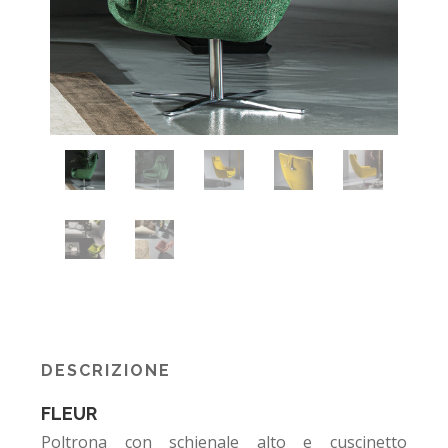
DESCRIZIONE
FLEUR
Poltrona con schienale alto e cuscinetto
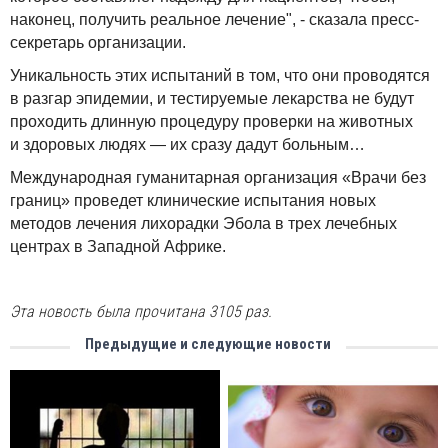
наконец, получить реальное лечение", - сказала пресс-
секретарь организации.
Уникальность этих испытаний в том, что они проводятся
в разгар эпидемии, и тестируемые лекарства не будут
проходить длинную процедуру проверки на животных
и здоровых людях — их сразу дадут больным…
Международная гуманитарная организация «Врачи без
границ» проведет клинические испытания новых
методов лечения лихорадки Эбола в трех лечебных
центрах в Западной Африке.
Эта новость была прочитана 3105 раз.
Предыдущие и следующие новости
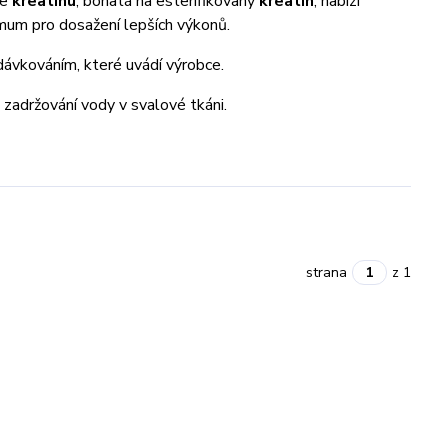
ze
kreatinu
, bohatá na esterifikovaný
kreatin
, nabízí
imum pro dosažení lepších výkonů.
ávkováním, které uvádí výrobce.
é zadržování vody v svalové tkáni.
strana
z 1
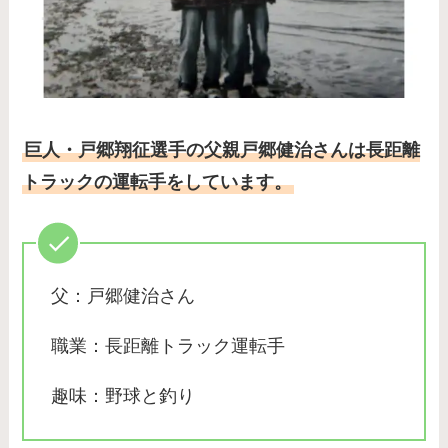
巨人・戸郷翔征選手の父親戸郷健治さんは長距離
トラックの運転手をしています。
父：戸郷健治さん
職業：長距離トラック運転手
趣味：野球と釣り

++++++++++++++++++++

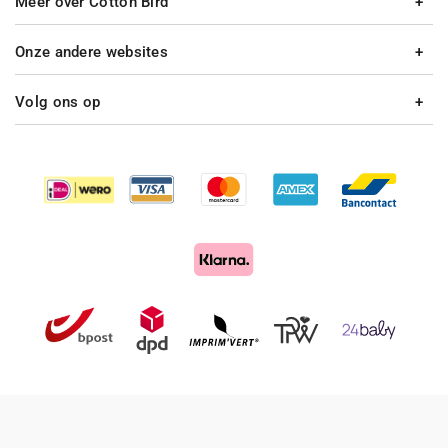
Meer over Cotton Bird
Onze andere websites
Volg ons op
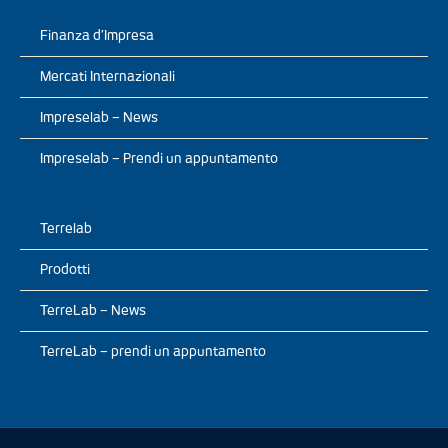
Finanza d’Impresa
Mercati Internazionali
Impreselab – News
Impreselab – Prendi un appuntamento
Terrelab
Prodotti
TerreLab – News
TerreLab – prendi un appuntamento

++++++++++++++++++++

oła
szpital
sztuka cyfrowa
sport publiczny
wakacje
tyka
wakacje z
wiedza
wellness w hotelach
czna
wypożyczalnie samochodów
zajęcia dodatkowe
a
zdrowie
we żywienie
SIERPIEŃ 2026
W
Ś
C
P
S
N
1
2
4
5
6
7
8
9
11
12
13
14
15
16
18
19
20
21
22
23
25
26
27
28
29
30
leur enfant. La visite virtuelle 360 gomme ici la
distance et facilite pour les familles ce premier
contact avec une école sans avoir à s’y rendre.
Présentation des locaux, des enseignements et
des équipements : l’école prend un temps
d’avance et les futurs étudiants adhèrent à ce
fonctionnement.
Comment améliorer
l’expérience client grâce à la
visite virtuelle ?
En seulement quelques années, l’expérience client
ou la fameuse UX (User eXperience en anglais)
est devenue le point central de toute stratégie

++++++++++++++++++++

INSTRUCTIONS TO FOLLOW:
Produce only the lines from the line containing "visite virtuelle ?" through the line containing "est devenue le", inclusive of both, exactly as they stand in the entries above.

EXERCISE RESULT:
visite virtuelle ?
En seulement quelques années, l’expérience client
ou la fameuse UX (User eXperience en anglais)
est devenue le point central de toute stratégie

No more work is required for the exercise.